◆ **Directions**: Print the line that has "Mein kleines Land" in it, then every remaining line of the data, exactly and without anything extra.
*** Opening Data to process ***
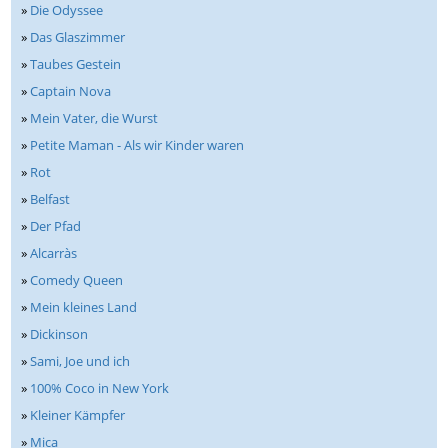
»
Die Odyssee
»
Das Glaszimmer
»
Taubes Gestein
»
Captain Nova
»
Mein Vater, die Wurst
»
Petite Maman - Als wir Kinder waren
»
Rot
»
Belfast
»
Der Pfad
»
Alcarràs
»
Comedy Queen
»
Mein kleines Land
»
Dickinson
»
Sami, Joe und ich
»
100% Coco in New York
»
Kleiner Kämpfer
»
Mica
*** Closing Data to process ***
◆ **Finished exercise**:
Mein kleines Land
»
Dickinson
»
Sami, Joe und ich
»
100% Coco in New York
»
Kleiner Kämpfer
»
Mica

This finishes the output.